Buena Vista Park is a typical urban park, with manicured grass, ball fields, man-made ponds, and picnic tables. The Arroyo Vista Trail leads from the south end of the manicured park into a semi-wild natural area along Agua Hedionda Creek and passes near or through a dense riparian forest consisting of coast live oaks, arroyo willows, and sycamores, with an occasional toyon or sugar bush.
In places the forest is heavily infested with non-native plants, particularly eucalyptus and fan palms. It isn’t a virgin forest. Despite this, it is a dense, overarching forest dominated by huge, beautiful oaks and sycamores that provide welcome shade for tired hikers on hot days. There is some water in Hedionda Creek year around, and the creek also flows through a marshy area. As a result, it is a haven for birds — over 80 species of birds, both year-round residents and migratory visitors can be seen.
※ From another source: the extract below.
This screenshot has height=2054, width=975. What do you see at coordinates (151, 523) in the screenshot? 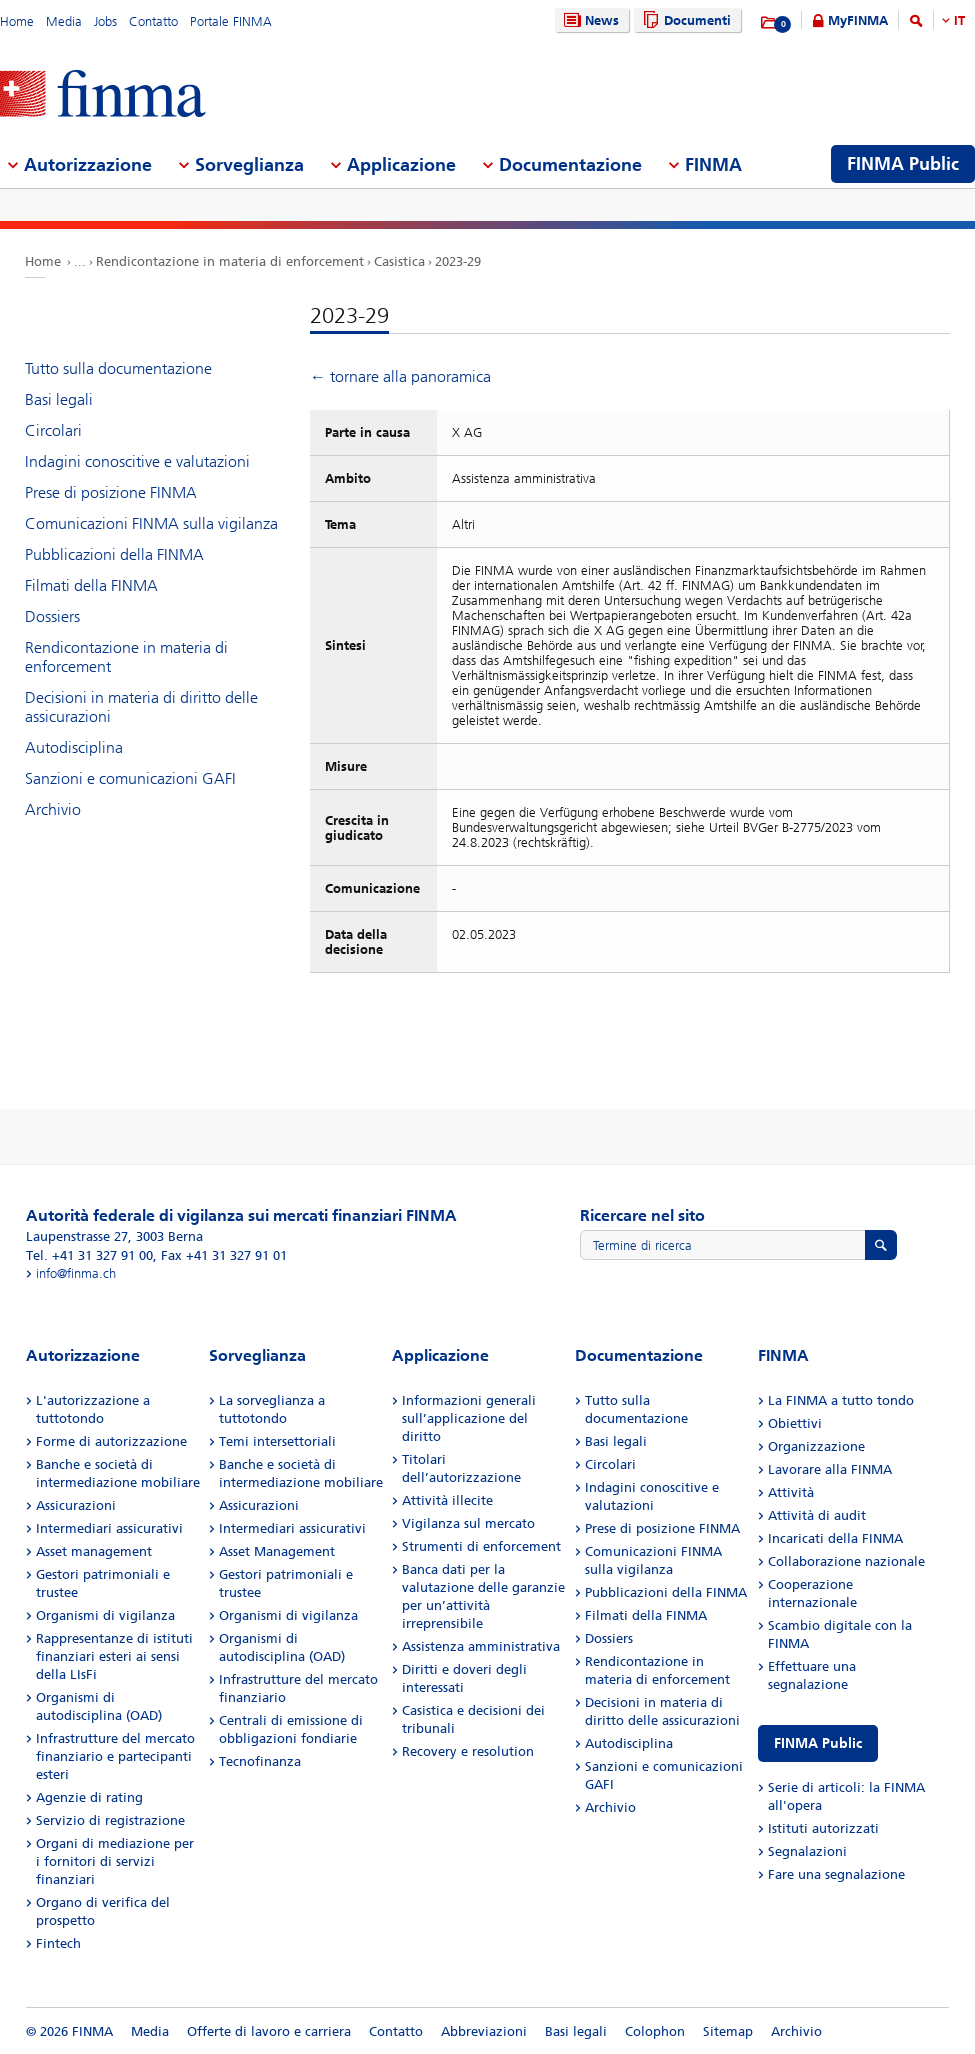 I see `Comunicazioni FINMA sulla vigilanza` at bounding box center [151, 523].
Most of the surrounding hillsides are covered with typical inland sage-scrub vegetation, dominated by California sagebrush, black sage, and buckwheat. These shrubs react to summer drought by losing most of their leaves. However, once the winter rains appear, they come to life, producing new leaves and flowers. If sufficient rain falls, a large assortment of annual flowering plants appears on the hillsides as well.
Walk to the south end of the parking area and cross the pond dam on the paved road. The trailhead for the Arroyo Vista Trail is signed and begins on the left at the end of the road. The trail is obvious and easily followed with very little elevation gain or loss. The only drawback is that mountain bikers and cross-country runners make extensive use of the park and this trail. As a result, the trail is eroded in places, and there are many unofficial trails leading from the main trail. However, you cannot get lost.
Distance from downtown San Diego: 40 miles. Allow 45 minutes driving time. Take the I-15 north to Escondido, then merge onto westbound SR-78. Exit SR-78 at Sycamore, go south for two blocks., then make a right on Shadowridge. Continue for about 2 miles to Antigua Drive, then make a left into Buena Vista Park. Parking near the trailhead isn’t a problem, but the nearest facilities are on the other side of Shadowridge Drive in the main part of the park. There are no facilities or potable water on the trail.
Hiking length: 2.5 miles out and back.
Difficulty: Easy with little elevation gain or loss. It is a good place for a morning walk, a quick run, or a short hike. Good also for families with children. There is much here children will find interesting. The best time to go is from October through May.